Activity: After locating the line with "предприятия выдвигает обеспечение" in the entries below, set down exactly that line and each one after it to the end, skipping pictures.

Material supplied:

_ _ _ _ _ _ _

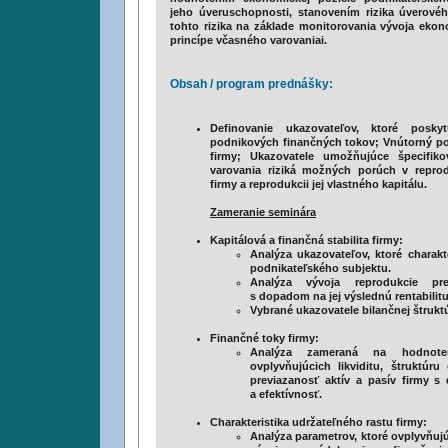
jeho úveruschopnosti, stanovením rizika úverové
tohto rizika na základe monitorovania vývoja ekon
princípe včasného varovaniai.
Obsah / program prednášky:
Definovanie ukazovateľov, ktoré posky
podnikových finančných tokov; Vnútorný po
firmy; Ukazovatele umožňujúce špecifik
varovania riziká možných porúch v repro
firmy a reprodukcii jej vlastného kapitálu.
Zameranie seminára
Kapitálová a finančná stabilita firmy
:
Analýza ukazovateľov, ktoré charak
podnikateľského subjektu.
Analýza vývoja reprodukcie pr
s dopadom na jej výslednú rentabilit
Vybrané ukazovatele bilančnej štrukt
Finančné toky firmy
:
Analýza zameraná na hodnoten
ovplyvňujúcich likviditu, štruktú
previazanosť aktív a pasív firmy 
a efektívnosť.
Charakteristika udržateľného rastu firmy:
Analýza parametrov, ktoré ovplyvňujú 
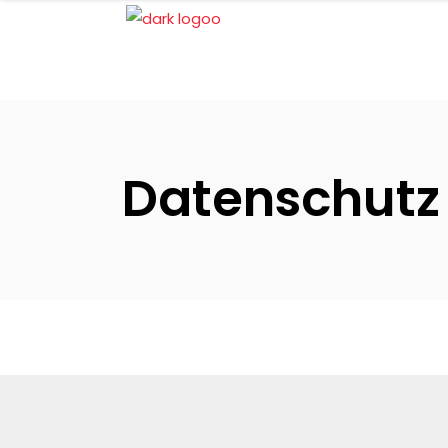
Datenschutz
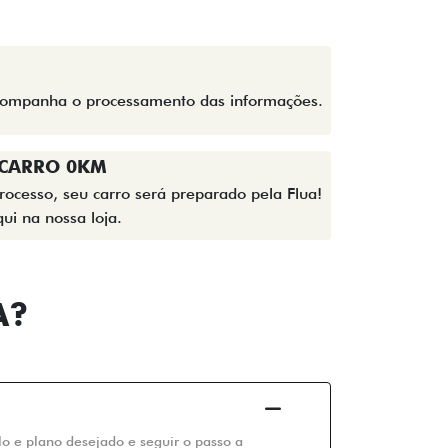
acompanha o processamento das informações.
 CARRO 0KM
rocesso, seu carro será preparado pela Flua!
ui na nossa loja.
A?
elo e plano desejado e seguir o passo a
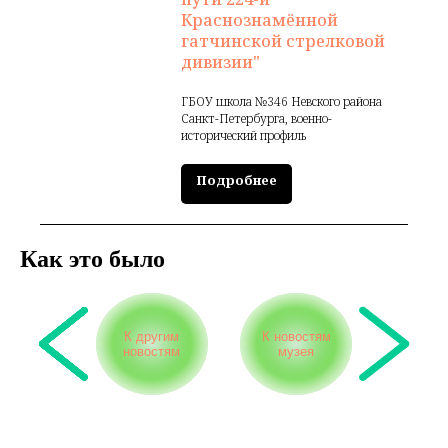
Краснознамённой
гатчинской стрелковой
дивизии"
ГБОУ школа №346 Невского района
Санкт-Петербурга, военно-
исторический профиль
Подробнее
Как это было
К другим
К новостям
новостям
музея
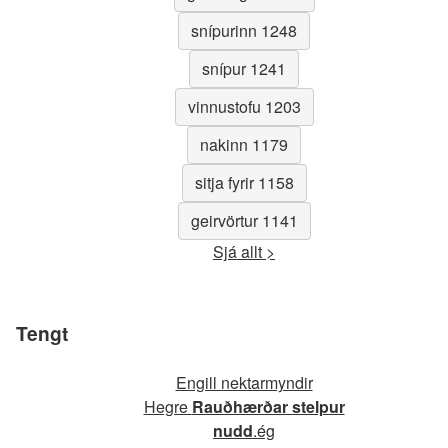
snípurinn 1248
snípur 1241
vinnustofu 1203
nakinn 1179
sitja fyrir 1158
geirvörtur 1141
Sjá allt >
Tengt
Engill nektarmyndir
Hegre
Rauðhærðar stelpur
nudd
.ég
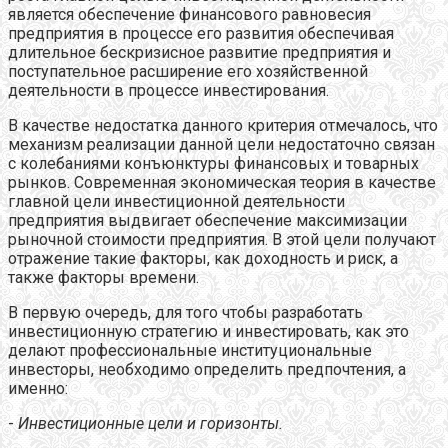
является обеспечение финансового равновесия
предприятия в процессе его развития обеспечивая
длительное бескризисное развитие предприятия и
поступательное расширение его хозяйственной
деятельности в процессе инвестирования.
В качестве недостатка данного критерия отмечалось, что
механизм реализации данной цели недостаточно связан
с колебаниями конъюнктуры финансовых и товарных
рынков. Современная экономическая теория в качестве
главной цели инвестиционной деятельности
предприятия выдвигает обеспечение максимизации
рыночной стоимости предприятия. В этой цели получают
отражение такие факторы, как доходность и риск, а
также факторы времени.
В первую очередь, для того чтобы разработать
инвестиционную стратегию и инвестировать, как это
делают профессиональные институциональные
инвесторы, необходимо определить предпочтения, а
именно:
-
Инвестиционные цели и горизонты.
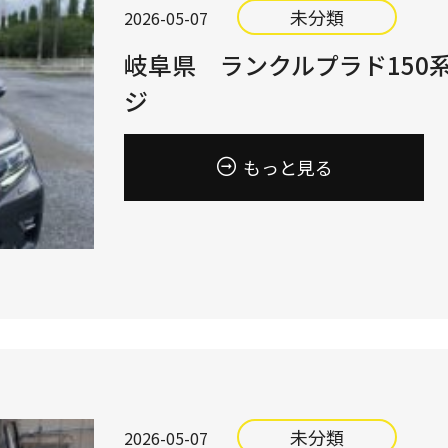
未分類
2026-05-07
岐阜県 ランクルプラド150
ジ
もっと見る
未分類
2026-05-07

_ _ _ _ _ _ _

Your solution:
предприятия выдвигает обеспечение максимизации
рыночной стоимости предприятия. В этой цели получают
отражение такие факторы, как доходность и риск, а
также факторы времени.
В первую очередь, для того чтобы разработать
инвестиционную стратегию и инвестировать, как это
делают профессиональные институциональные
инвесторы, необходимо определить предпочтения, а
именно:
-
Инвестиционные цели и горизонты.
未分類
2026-05-07
岐阜県 ランクルプラド150
ジ
もっと見る
未分類
2026-05-07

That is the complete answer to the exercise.